Saved entries:
<<<<

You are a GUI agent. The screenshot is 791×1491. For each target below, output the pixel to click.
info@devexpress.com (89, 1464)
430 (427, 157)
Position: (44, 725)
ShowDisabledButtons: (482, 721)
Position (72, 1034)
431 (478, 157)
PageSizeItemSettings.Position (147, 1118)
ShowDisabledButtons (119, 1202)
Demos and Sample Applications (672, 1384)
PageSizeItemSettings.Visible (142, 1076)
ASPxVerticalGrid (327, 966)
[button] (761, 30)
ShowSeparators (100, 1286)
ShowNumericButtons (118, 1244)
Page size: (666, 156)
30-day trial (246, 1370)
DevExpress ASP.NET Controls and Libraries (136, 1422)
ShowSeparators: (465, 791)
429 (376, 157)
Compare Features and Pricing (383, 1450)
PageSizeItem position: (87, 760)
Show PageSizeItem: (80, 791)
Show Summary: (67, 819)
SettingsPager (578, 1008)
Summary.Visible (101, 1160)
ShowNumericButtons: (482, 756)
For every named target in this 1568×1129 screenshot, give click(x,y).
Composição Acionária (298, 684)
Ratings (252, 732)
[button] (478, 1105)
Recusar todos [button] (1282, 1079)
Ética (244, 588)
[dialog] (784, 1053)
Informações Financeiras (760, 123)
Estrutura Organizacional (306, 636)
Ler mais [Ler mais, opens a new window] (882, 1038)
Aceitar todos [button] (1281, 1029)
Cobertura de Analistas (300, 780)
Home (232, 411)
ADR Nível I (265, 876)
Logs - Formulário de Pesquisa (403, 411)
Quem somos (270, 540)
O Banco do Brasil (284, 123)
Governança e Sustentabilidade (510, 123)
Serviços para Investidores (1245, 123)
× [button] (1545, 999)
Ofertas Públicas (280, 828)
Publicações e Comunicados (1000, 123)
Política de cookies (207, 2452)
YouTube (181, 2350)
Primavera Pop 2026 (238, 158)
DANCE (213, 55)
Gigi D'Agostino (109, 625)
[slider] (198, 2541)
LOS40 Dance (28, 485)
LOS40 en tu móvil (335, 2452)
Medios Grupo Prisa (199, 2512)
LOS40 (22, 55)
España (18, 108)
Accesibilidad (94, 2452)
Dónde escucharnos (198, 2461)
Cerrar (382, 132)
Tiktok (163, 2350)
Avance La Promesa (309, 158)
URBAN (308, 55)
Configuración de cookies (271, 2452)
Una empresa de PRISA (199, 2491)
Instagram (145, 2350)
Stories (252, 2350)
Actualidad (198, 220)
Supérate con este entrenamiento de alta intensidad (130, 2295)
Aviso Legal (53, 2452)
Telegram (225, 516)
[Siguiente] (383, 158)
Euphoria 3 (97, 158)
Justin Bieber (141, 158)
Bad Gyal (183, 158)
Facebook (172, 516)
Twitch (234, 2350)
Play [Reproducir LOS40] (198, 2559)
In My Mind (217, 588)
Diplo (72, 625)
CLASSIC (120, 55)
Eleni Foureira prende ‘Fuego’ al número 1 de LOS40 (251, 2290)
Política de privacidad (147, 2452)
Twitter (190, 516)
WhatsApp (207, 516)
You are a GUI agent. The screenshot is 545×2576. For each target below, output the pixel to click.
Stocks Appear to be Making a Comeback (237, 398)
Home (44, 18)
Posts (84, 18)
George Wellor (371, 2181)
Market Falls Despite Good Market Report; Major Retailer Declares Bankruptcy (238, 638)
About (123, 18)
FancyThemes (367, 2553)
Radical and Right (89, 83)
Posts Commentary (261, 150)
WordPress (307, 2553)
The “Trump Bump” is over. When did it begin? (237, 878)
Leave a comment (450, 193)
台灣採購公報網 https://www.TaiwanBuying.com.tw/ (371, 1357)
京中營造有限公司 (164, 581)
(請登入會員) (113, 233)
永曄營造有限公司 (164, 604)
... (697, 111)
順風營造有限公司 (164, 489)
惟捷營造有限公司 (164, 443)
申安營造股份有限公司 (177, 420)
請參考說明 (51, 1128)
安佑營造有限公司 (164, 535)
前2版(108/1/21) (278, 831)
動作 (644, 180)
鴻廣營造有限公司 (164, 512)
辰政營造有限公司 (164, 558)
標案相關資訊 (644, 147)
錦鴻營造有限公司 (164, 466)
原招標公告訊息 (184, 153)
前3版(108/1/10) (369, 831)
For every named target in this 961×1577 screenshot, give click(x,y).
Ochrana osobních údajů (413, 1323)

>>>>

DESCRIPTION OF THE TASK: Word for word, restate all of the entries.

RESPONSE BELOW:
You are a GUI agent. The screenshot is 791×1491. For each target below, output the pixel to click.
info@devexpress.com (89, 1464)
430 (427, 157)
Position: (44, 725)
ShowDisabledButtons: (482, 721)
Position (72, 1034)
431 (478, 157)
PageSizeItemSettings.Position (147, 1118)
ShowDisabledButtons (119, 1202)
Demos and Sample Applications (672, 1384)
PageSizeItemSettings.Visible (142, 1076)
ASPxVerticalGrid (327, 966)
[button] (761, 30)
ShowSeparators (100, 1286)
ShowNumericButtons (118, 1244)
Page size: (666, 156)
30-day trial (246, 1370)
DevExpress ASP.NET Controls and Libraries (136, 1422)
ShowSeparators: (465, 791)
429 (376, 157)
Compare Features and Pricing (383, 1450)
PageSizeItem position: (87, 760)
Show PageSizeItem: (80, 791)
Show Summary: (67, 819)
SettingsPager (578, 1008)
Summary.Visible (101, 1160)
ShowNumericButtons: (482, 756)
For every named target in this 1568×1129 screenshot, give click(x,y).
Composição Acionária (298, 684)
Ratings (252, 732)
[button] (478, 1105)
Recusar todos [button] (1282, 1079)
Ética (244, 588)
[dialog] (784, 1053)
Informações Financeiras (760, 123)
Estrutura Organizacional (306, 636)
Ler mais [Ler mais, opens a new window] (882, 1038)
Aceitar todos [button] (1281, 1029)
Cobertura de Analistas (300, 780)
Home (232, 411)
ADR Nível I (265, 876)
Logs - Formulário de Pesquisa (403, 411)
Quem somos (270, 540)
O Banco do Brasil (284, 123)
Governança e Sustentabilidade (510, 123)
Serviços para Investidores (1245, 123)
× [button] (1545, 999)
Ofertas Públicas (280, 828)
Publicações e Comunicados (1000, 123)
Política de cookies (207, 2452)
YouTube (181, 2350)
Primavera Pop 2026 (238, 158)
DANCE (213, 55)
Gigi D'Agostino (109, 625)
[slider] (198, 2541)
LOS40 Dance (28, 485)
LOS40 en tu móvil (335, 2452)
Medios Grupo Prisa (199, 2512)
LOS40 (22, 55)
España (18, 108)
Accesibilidad (94, 2452)
Dónde escucharnos (198, 2461)
Cerrar (382, 132)
Tiktok (163, 2350)
Avance La Promesa (309, 158)
URBAN (308, 55)
Configuración de cookies (271, 2452)
Una empresa de PRISA (199, 2491)
Instagram (145, 2350)
Stories (252, 2350)
Actualidad (198, 220)
Supérate con este entrenamiento de alta intensidad (130, 2295)
Aviso Legal (53, 2452)
Telegram (225, 516)
[Siguiente] (383, 158)
Euphoria 3 (97, 158)
Justin Bieber (141, 158)
Bad Gyal (183, 158)
Facebook (172, 516)
Twitch (234, 2350)
Play [Reproducir LOS40] (198, 2559)
In My Mind (217, 588)
Diplo (72, 625)
CLASSIC (120, 55)
Eleni Foureira prende ‘Fuego’ al número 1 de LOS40 (251, 2290)
Política de privacidad (147, 2452)
Twitter (190, 516)
WhatsApp (207, 516)
You are a GUI agent. The screenshot is 545×2576. For each target below, output the pixel to click.
Stocks Appear to be Making a Comeback (237, 398)
Home (44, 18)
Posts (84, 18)
George Wellor (371, 2181)
Market Falls Despite Good Market Report; Major Retailer Declares Bankruptcy (238, 638)
About (123, 18)
FancyThemes (367, 2553)
Radical and Right (89, 83)
Posts Commentary (261, 150)
WordPress (307, 2553)
The “Trump Bump” is over. When did it begin? (237, 878)
Leave a comment (450, 193)
台灣採購公報網 https://www.TaiwanBuying.com.tw/ (371, 1357)
京中營造有限公司 (164, 581)
(請登入會員) (113, 233)
永曄營造有限公司 (164, 604)
... (697, 111)
順風營造有限公司 (164, 489)
惟捷營造有限公司 (164, 443)
申安營造股份有限公司 (177, 420)
請參考說明 (51, 1128)
安佑營造有限公司 (164, 535)
前2版(108/1/21) (278, 831)
動作 (644, 180)
鴻廣營造有限公司 (164, 512)
辰政營造有限公司 (164, 558)
標案相關資訊 (644, 147)
錦鴻營造有限公司 (164, 466)
原招標公告訊息 (184, 153)
前3版(108/1/10) (369, 831)
For every named target in this 961×1577 screenshot, give click(x,y).
Ochrana osobních údajů (413, 1323)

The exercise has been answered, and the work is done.